## Your instructions
Each line of the records that holds the word "DataAvailability" should be copied out.

Bounding box prediction data:
[Start of section]

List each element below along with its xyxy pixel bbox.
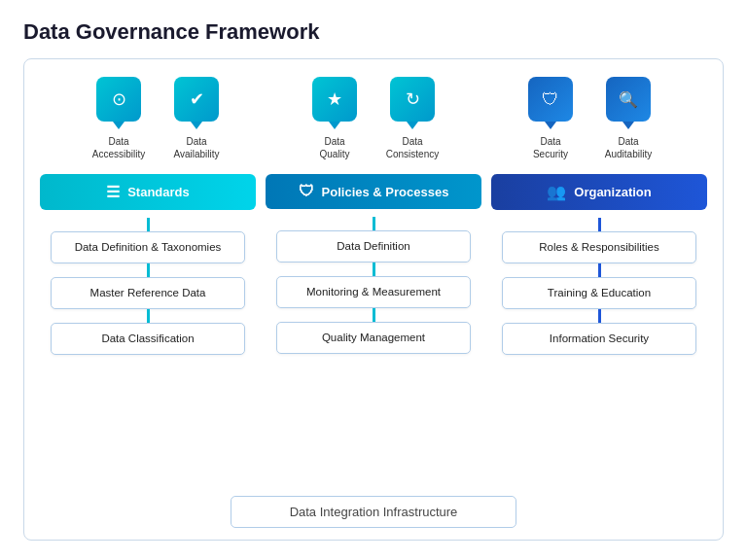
organization-header: 👥 Organization [491, 174, 707, 210]
standards-header-icon: ☰ [106, 183, 120, 201]
policies-header-icon: 🛡 [299, 183, 314, 200]
standards-connector-2 [147, 263, 150, 277]
quality-label: DataQuality [319, 135, 349, 160]
framework-box: ⊙ DataAccessibility ✔ DataAvailability ★ [23, 58, 724, 541]
icon-item-auditability: 🔍 DataAuditability [595, 77, 661, 160]
quality-icon: ★ [312, 77, 357, 122]
policies-item-2: Monitoring & Measurement [276, 276, 471, 308]
policies-connector-2 [373, 262, 375, 276]
auditability-label: DataAuditability [605, 135, 652, 160]
org-connector-2 [598, 263, 601, 277]
org-connector-1 [598, 218, 601, 231]
org-item-1: Roles & Responsibilities [502, 231, 696, 263]
standards-items: Data Definition & Taxonomies Master Refe… [40, 218, 256, 355]
org-item-2: Training & Education [502, 277, 696, 309]
icon-group-2: ★ DataQuality ↻ DataConsistency [302, 77, 445, 160]
standards-item-3: Data Classification [51, 323, 245, 355]
policies-connector-1 [373, 217, 375, 230]
policies-header-label: Policies & Processes [322, 185, 449, 199]
icon-item-availability: ✔ DataAvailability [163, 77, 230, 160]
icon-item-security: 🛡 DataSecurity [517, 77, 584, 160]
organization-header-label: Organization [574, 185, 651, 199]
policies-connector-3 [373, 308, 375, 322]
accessibility-icon: ⊙ [96, 77, 141, 122]
standards-connector-3 [147, 309, 150, 323]
auditability-icon: 🔍 [606, 77, 651, 122]
consistency-icon: ↻ [390, 77, 435, 122]
icons-row: ⊙ DataAccessibility ✔ DataAvailability ★ [40, 77, 707, 160]
infrastructure-bar: Data Integration Infrastructure [40, 496, 707, 528]
availability-icon: ✔ [174, 77, 219, 122]
org-item-3: Information Security [502, 323, 696, 355]
icon-item-consistency: ↻ DataConsistency [379, 77, 445, 160]
organization-header-icon: 👥 [547, 183, 566, 201]
icon-group-1: ⊙ DataAccessibility ✔ DataAvailability [86, 77, 230, 160]
icon-group-3: 🛡 DataSecurity 🔍 DataAuditability [517, 77, 661, 160]
policies-item-3: Quality Management [276, 322, 471, 354]
security-icon: 🛡 [528, 77, 573, 122]
accessibility-label: DataAccessibility [92, 135, 145, 160]
standards-header-label: Standards [127, 185, 190, 199]
consistency-label: DataConsistency [386, 135, 439, 160]
standards-item-2: Master Reference Data [51, 277, 245, 309]
standards-item-1: Data Definition & Taxonomies [51, 231, 245, 263]
columns-row: ☰ Standards Data Definition & Taxonomies… [40, 174, 707, 486]
org-connector-3 [598, 309, 601, 323]
page-container: Data Governance Framework ⊙ DataAccessib… [0, 0, 747, 560]
organization-column: 👥 Organization Roles & Responsibilities … [491, 174, 707, 486]
standards-header: ☰ Standards [40, 174, 256, 210]
icon-item-accessibility: ⊙ DataAccessibility [86, 77, 152, 160]
policies-header: 🛡 Policies & Processes [266, 174, 481, 209]
policies-item-1: Data Definition [276, 230, 471, 262]
security-label: DataSecurity [533, 135, 568, 160]
page-title: Data Governance Framework [23, 19, 724, 45]
standards-connector-1 [147, 218, 150, 231]
policies-items: Data Definition Monitoring & Measurement… [266, 217, 481, 354]
standards-column: ☰ Standards Data Definition & Taxonomies… [40, 174, 256, 486]
icon-item-quality: ★ DataQuality [302, 77, 368, 160]
policies-column: 🛡 Policies & Processes Data Definition M… [266, 174, 481, 486]
availability-label: DataAvailability [173, 135, 219, 160]
infrastructure-box: Data Integration Infrastructure [231, 496, 517, 528]
organization-items: Roles & Responsibilities Training & Educ… [491, 218, 707, 355]
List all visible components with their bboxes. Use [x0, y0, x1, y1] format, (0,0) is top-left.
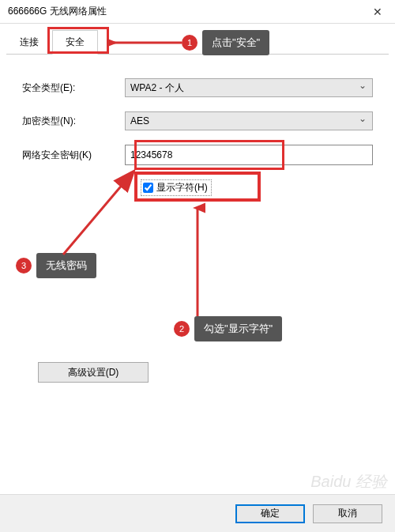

[End of section]

## Output of the exercise
framework-box: ⊙ DataAccessibility ✔ DataAvailability ★ [23, 58, 724, 541]
icon-item-availability: ✔ DataAvailability [163, 77, 230, 160]
icons-row: ⊙ DataAccessibility ✔ DataAvailability ★ [40, 77, 707, 160]
icon-group-1: ⊙ DataAccessibility ✔ DataAvailability [86, 77, 230, 160]
availability-label: DataAvailability [173, 135, 219, 160]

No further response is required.